Family's $30,000 trip to Lord Howe Island 'ruined' by biosecurity crisis

Lord Howe Island's large World Heritage park is closed due to a fungal outbreak, but as one family found out travel refunds are not forthcoming.

The closure of Lord Howe Island's World Heritage park due to a fungal outbreak has ruined one family's $30,000 holiday plans, a woman has told Yahoo News.

Permanent Park Preserve (PPP), making up 75 per cent of the island, was closed temporarily last week due to a biosecurity crisis, with myrtle rust threatening to devastate Lord Howe's ecosystem. The airborne fungus kills plants and is known to easily obliterate entire plant species.

On the left, a woman stands on a rock overlooking the idyllic ocean view on Lord Howe Island, while right, bushwalkers ascend a hill.
Lord Howe Island is an exclusive holiday destination 600km east of Port Macquarie, with only 400 tourists granted access to the island at one time. Source: Instagram / Lord Howe Island

In response, all "non-essential visitors" were banned from the park, leaving many pre-paid travellers confused by what this meant for their holiday, including one Sydney family who have paid $30,000 to visit the island over the upcoming Easter break.

Travellers can still visit the island, but for the time being can not enter the park. The Lord Howe Island Board is hopeful of reopening the park soon and will assess the situation weekly.

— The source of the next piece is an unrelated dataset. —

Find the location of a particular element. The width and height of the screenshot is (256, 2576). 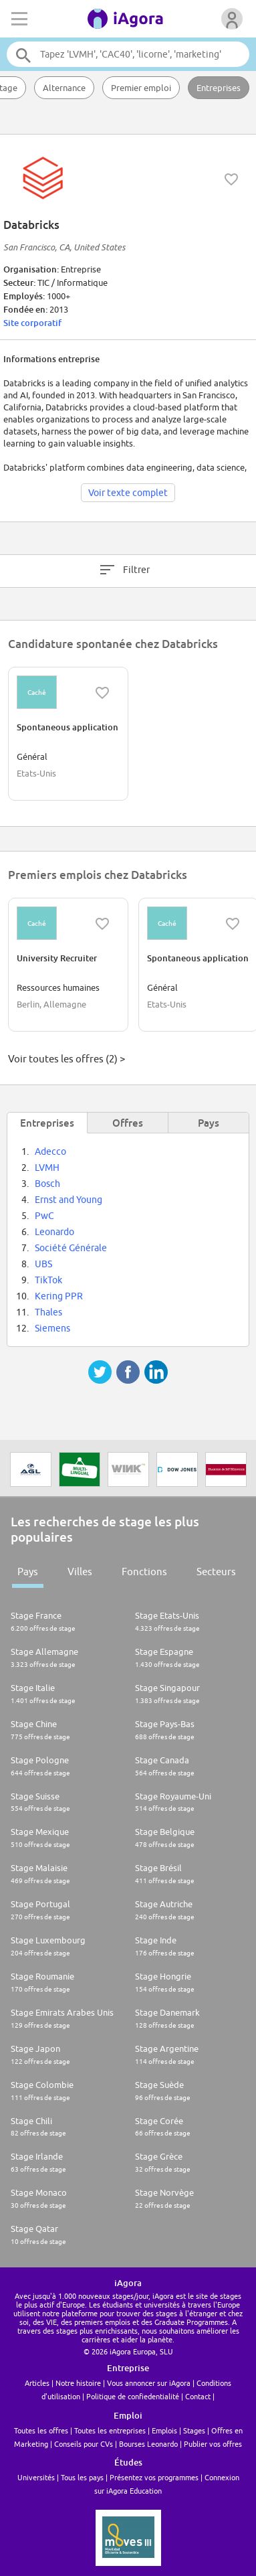

Bosch is located at coordinates (47, 1183).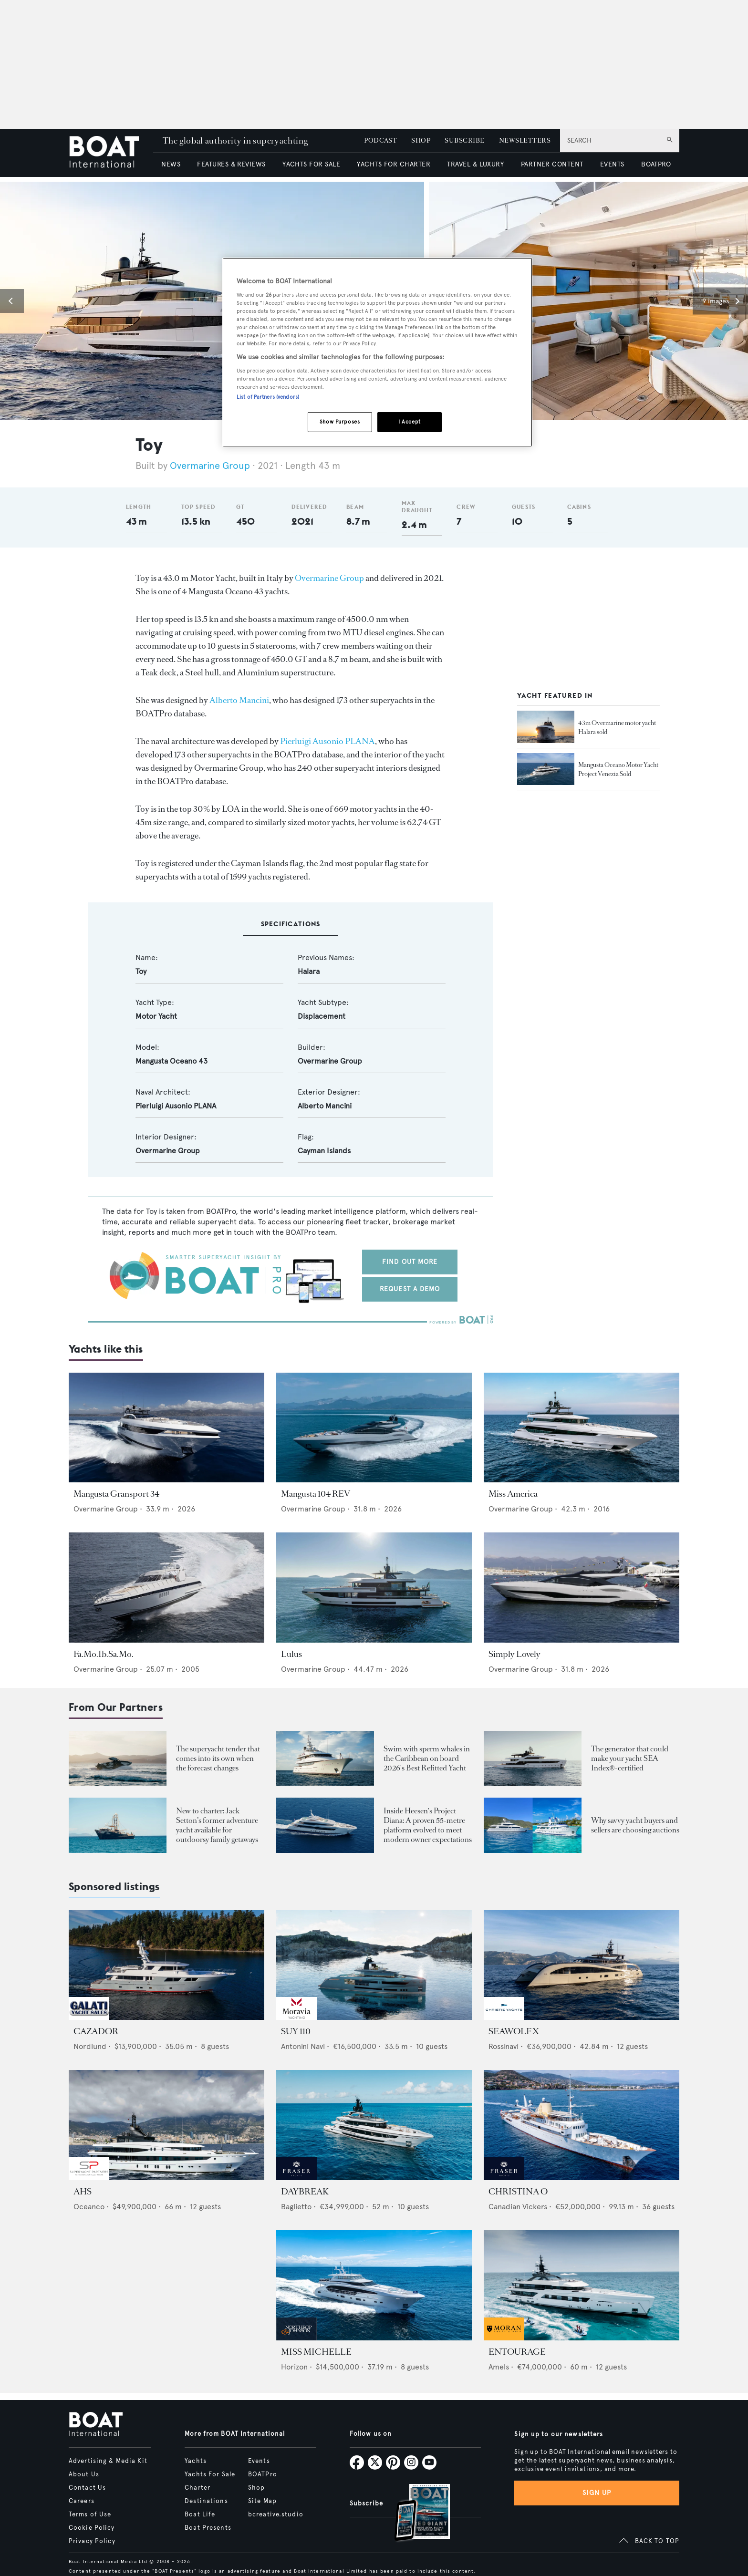  I want to click on YACHTS FOR CHARTER, so click(393, 164).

Family's 'special' island holiday ruined

A Sydney mum, who asked to remain anonymous, said she was "disappointed" that a refund or rescheduling option was not offered by her travel agent now the family of six could no longer enjoy the "full experience" of the holiday. The family are guttered they will be unable to go bushwalking through the PPP.

“For a family who are keen bushwalkers, its one of the things we wanted to do. Your children get to that age, they can take on the walk and it's something we can share together," she told Yahoo News Australia.

She said in light of the biosecurity crisis, the entire trip the family arranged 15 months in advance was now no longer available. After raising her concern to her travel agency, she was told she would incur a 100 per cent fee if she cancelled the trip, and said she was staggered by the fact she wasn't given an alternative option in light of the unprecedented issue.

"I know it's a first-world problem and I'm grateful," she said, before adding, "I begrudge not being given some sort of alternative".

The mother explained her frustrations are fuelled by her hope to make the most of the dwindling family time she has has left with her children, believing this could be the last "golden time" to connect as a family before life gets in the way.

Lord Howe Island tourism head responds

First and foremost, Trina Shepherd, the Executive Officer of Tourism for Lord Howe Island, wanted to make it clear to Yahoo News it is still "business as usual" on the island despite the Myrtle Rust outbreak.

With widespread media coverage misreporting that all tourists are banned from the island, she explained this was exacerbating the issue for prospective visitors and business owners alike.

"It's so wrong and we need to correct this [misinformation]. It's so damaging for the poor operators on the island," she explained.

She continued by clarifying that despite the PPP being closed, only five per cent of this area is accessible during any other time. With all accomodation, hospitality venues and water sport excursions available, she believes there is no reason to cancel any upcoming trips.

"The only people that will possibly be disappointed are those specifically wanting to go on the walking trails, and not interested in doing anything else. There's very few people who don't enjoy other aspects of the island," she said.